L-Carnitine Contents in Seafoods Commonly Eaten in Middle Eastern Countries



Beta-hydroxy-gamma-trimethyl amino butyric acid (L-carnitine) content of raw and cooked seafood was determined using high-performance liquid chromatography method. Thirty-one different fish species and nine different crustaceans were used to compare L-carnitine content of raw and cooked seafood. Significant differences in L-carnitine content were found in some species, regardless of the raw or cooked seafood (P < 0.05). There were also significant differences between some of the raw and cooked species (P < 0.05).

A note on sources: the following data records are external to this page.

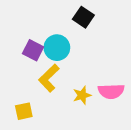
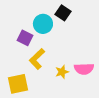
cyan circle: (57, 48) -> (43, 24), moved
yellow square: (24, 111) -> (18, 84), size x1.5

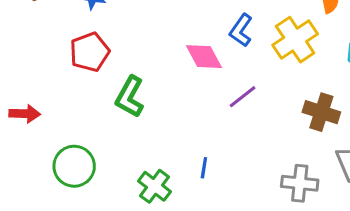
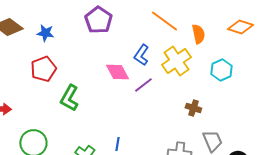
purple line: (243, 97) -> (143, 85), moved
brown cross: (321, 112) -> (193, 108), size x0.7

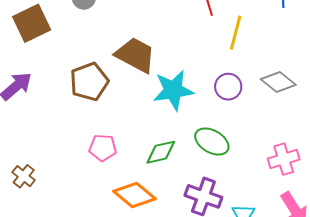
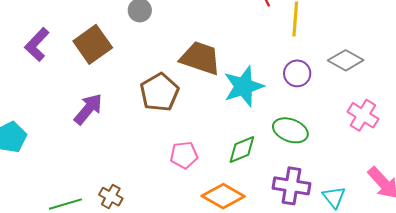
pink cross: (284, 159) -> (363, 115), moved, turned -32

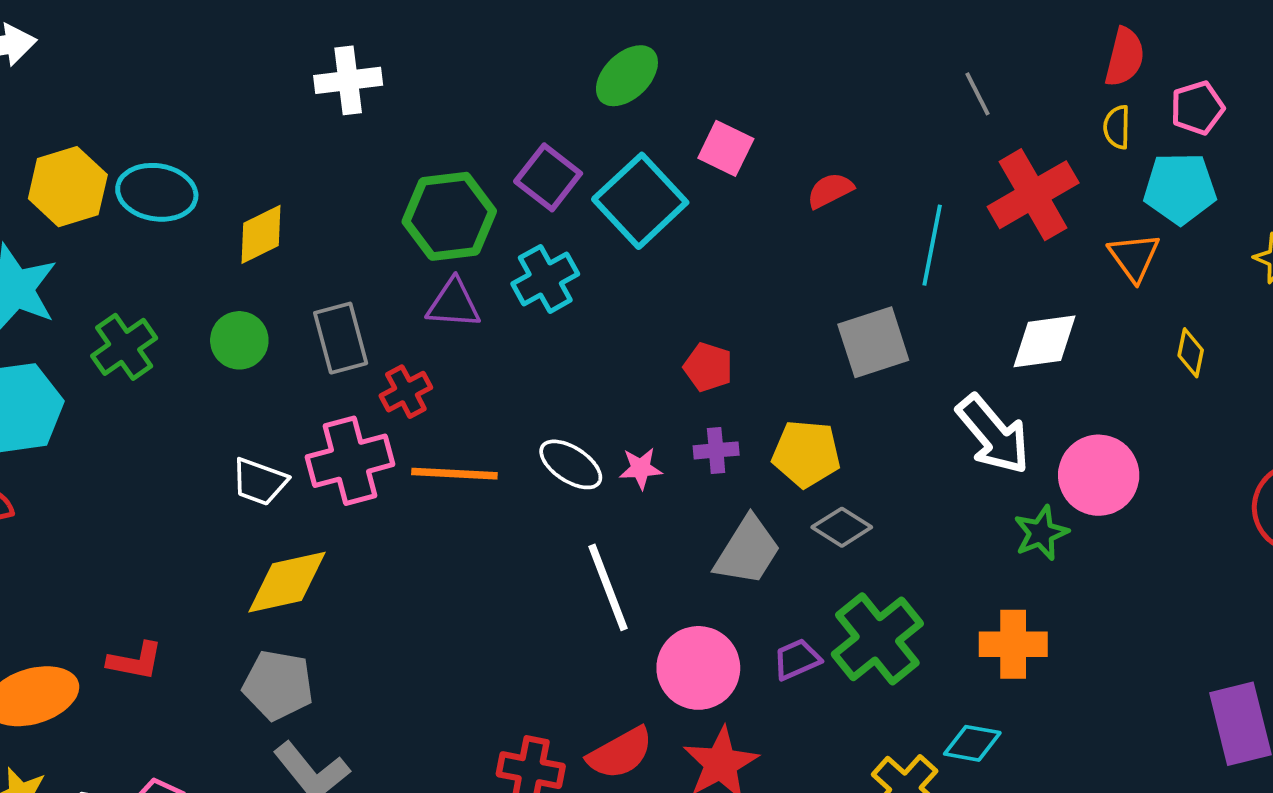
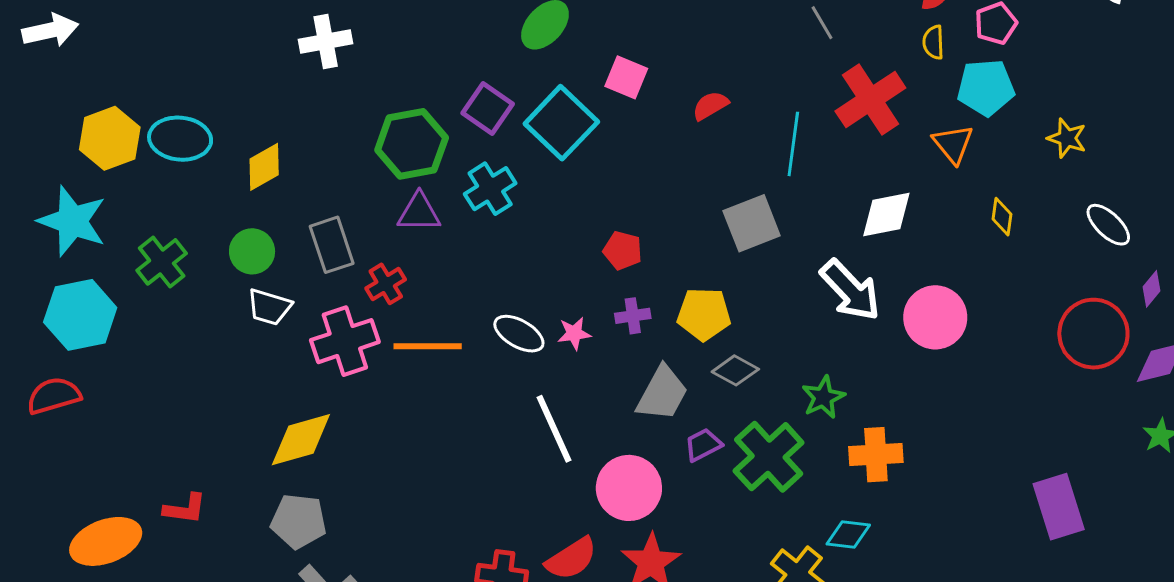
white trapezoid: (259, 482) -> (269, 307), moved
green star: (1041, 533) -> (823, 397), moved
purple trapezoid: (797, 659) -> (703, 445), moved

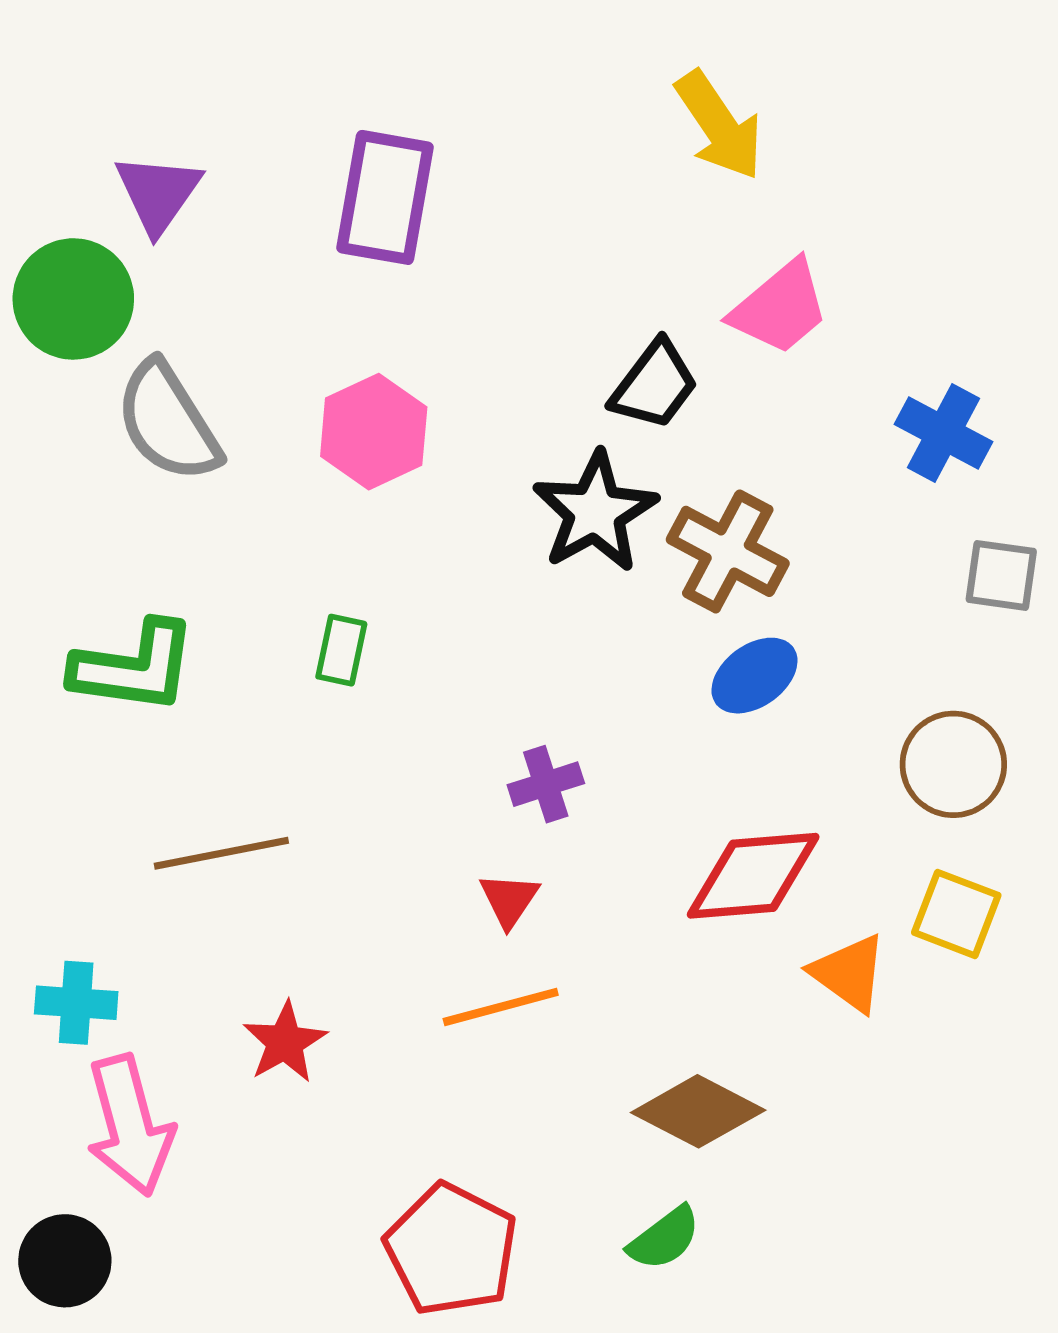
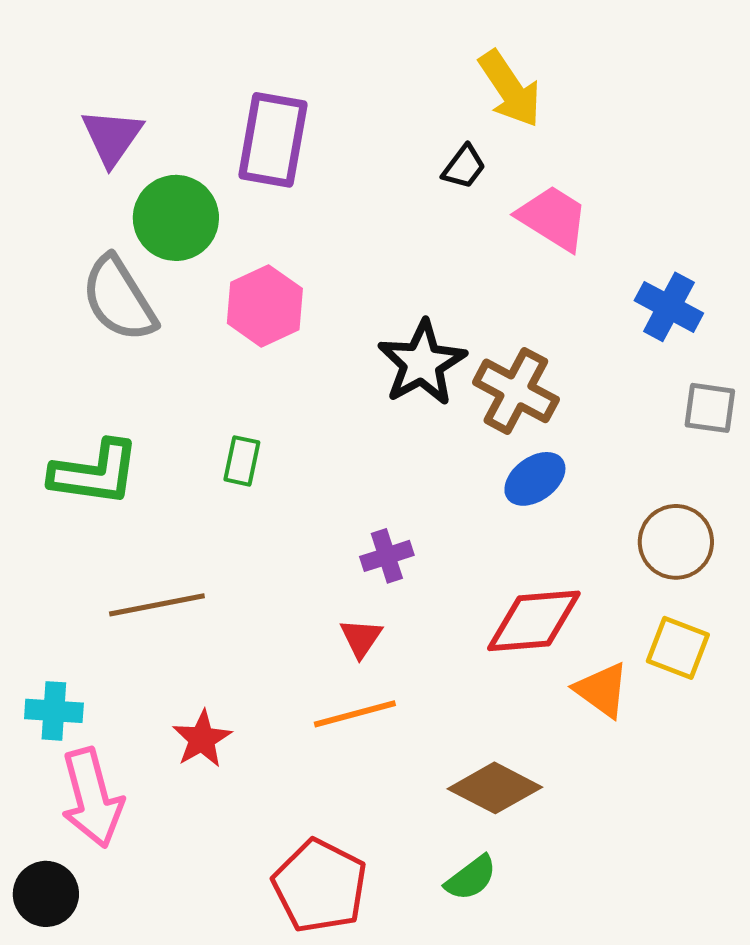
green circle: (73, 299) -> (176, 218), moved
pink trapezoid: (780, 307) -> (553, 218), turned -108
black trapezoid: (654, 385) -> (464, 167), moved, size x0.7

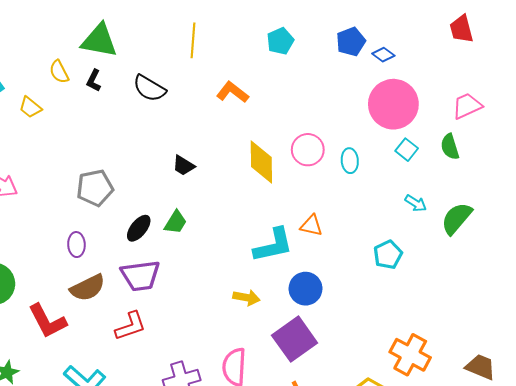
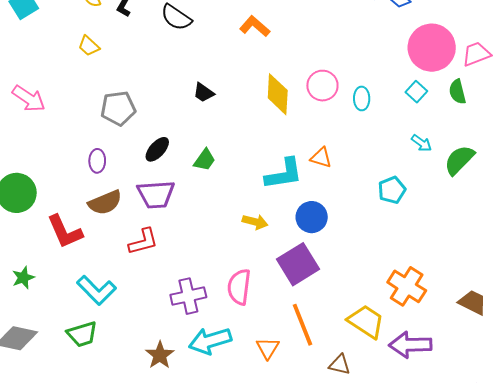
pink circle: (393, 104) -> (432, 48), moved
yellow trapezoid: (30, 107) -> (89, 46), moved
green trapezoid: (176, 222) -> (205, 160), moved

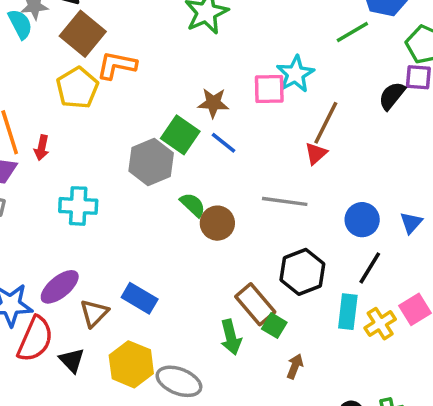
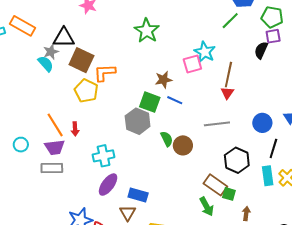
green semicircle: (193, 205) -> (167, 139), turned 35
purple ellipse: (60, 287) -> (108, 185), moved
blue rectangle: (140, 298) -> (138, 195), moved

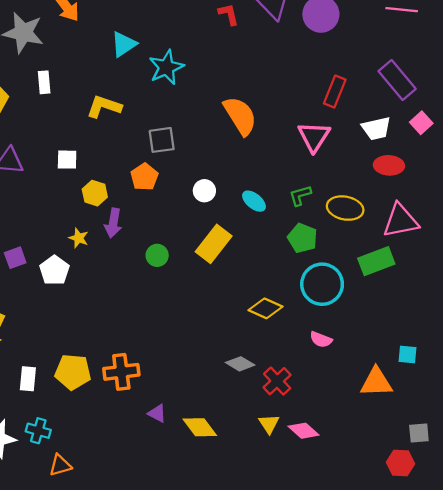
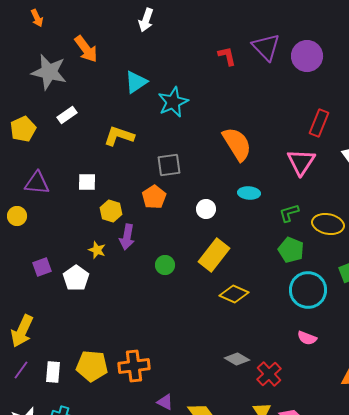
white rectangle: (44, 82) -> (67, 115), turned 60
cyan ellipse: (254, 201) -> (249, 193), moved, turned -35
yellow diamond: (266, 308) -> (234, 294), moved

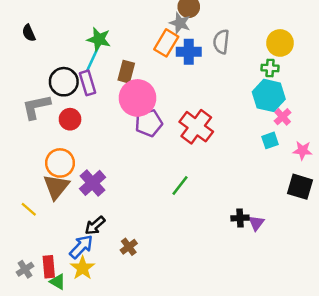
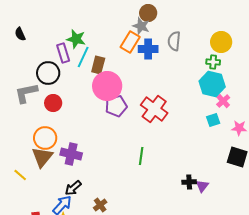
cyan line: (92, 59) -> (83, 57), moved
purple rectangle: (88, 83) -> (63, 53), moved
purple cross: (92, 183) -> (71, 154), turned -35
green line: (180, 185) -> (141, 156), turned -30

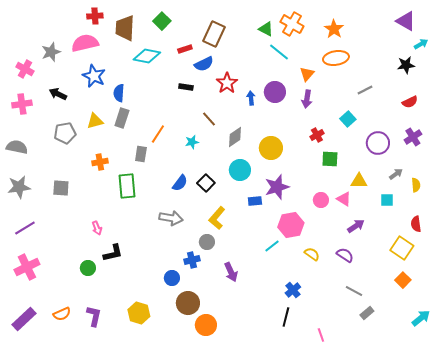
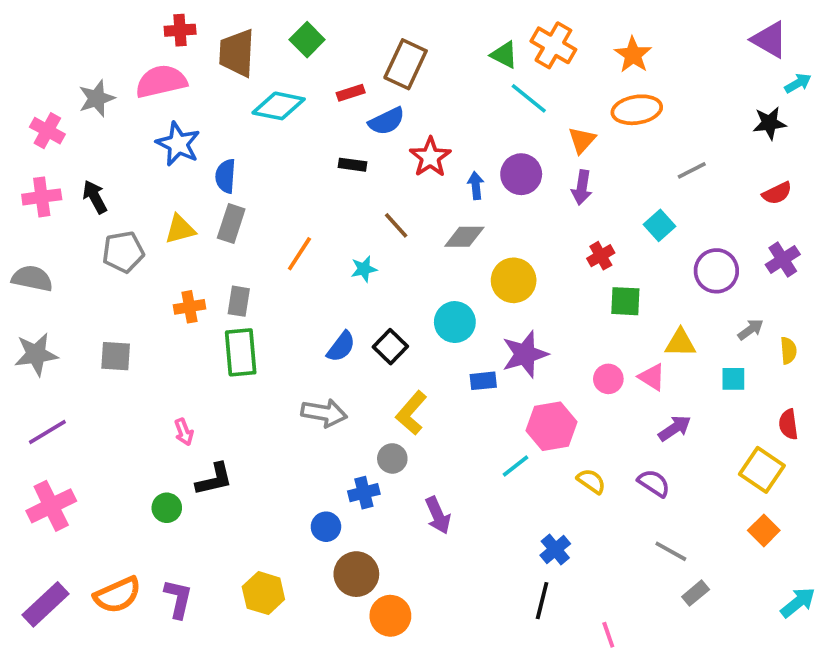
black arrow: (58, 94) -> (95, 197), moved, turned 36
gray diamond: (235, 137) -> (464, 237), moved, turned 35
gray rectangle: (141, 154) -> (239, 301), moved
orange semicircle: (62, 314) -> (117, 595), size x1.4

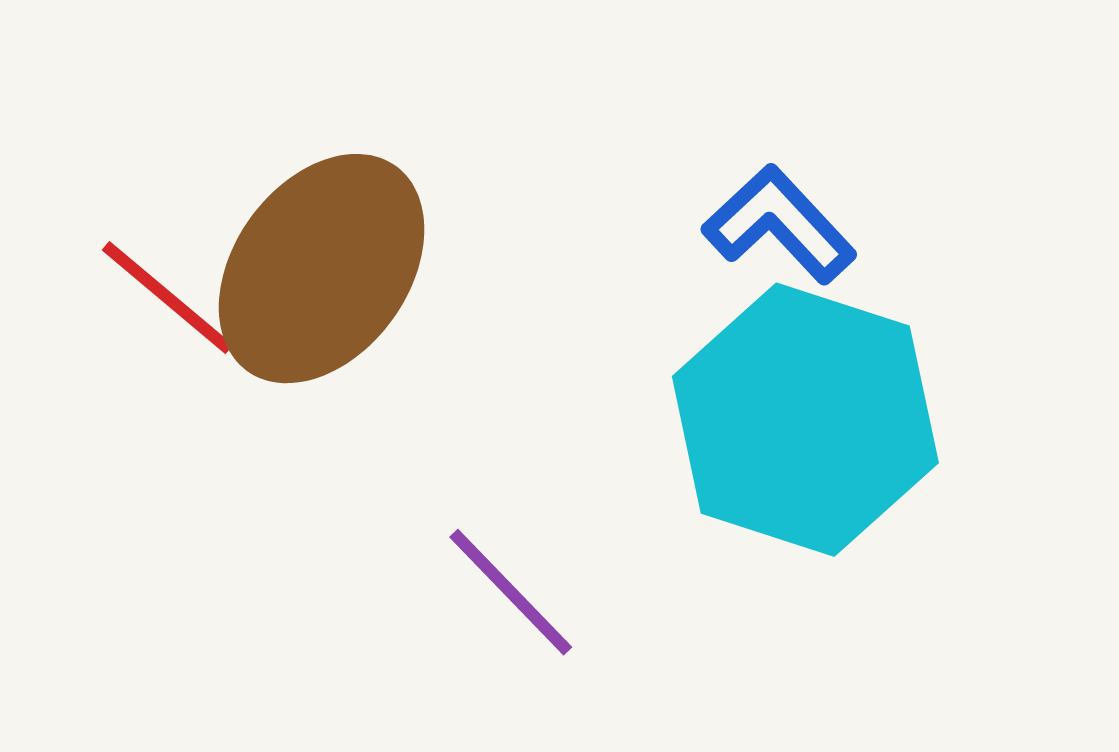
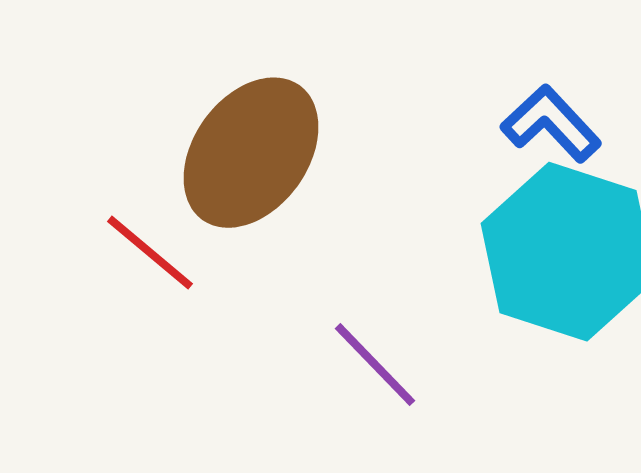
red line: (167, 298) -> (150, 253), moved

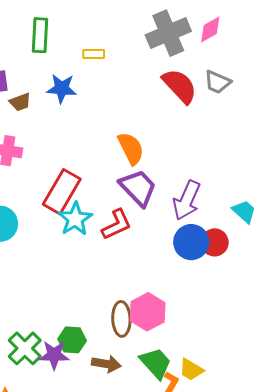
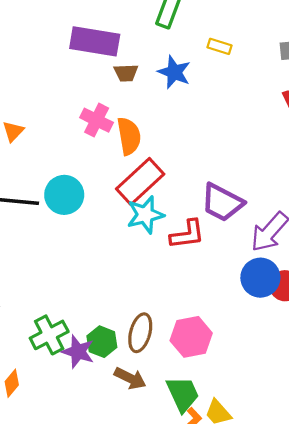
orange semicircle: (131, 148) -> (129, 136), moved
purple trapezoid: (138, 188) -> (222, 203), turned 144
brown ellipse: (121, 319) -> (140, 333), moved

The levels of L-carnitine in raw fish samples ranged from 17.98 mg/kg for big-scale sand smelt to 73.07 mg/kg for European conger (Conger conger). Squid (Loligo vulgaris) and green tiger prawn (Penaeus semisulcatus) were found as the best sources of L-carnitine among the tested seafood. Microwave cooking also significantly reduced the L-carnitine content of some seafoods (P < 0.05). The study showed that seafoods are an important origin of L-carnitine for covering the daily requirements of humans.

Pratical Application

Beta-hydroxy-gamma-trimethyl amino butyric acid (L-carnitine) has been used as a drug in various diseases such as dislipoproteinemia, anorexia and dyspepsia. Recently, L-carnitine and its derivatives have also been shown to protect cardiac metabolism and function in ischemic heart disease, and other clinical conditions of myocardial ischemia. In this study, L-carnitine level was determined in different fish and crustacean species to assess the presence of L-carnitine in the muscle of seafood. When humans suffer from L-carnitine deficiency, the knowledge of L-carnitine concentrations in seafood is helpful for diet specialists in order to prepare a specific diet.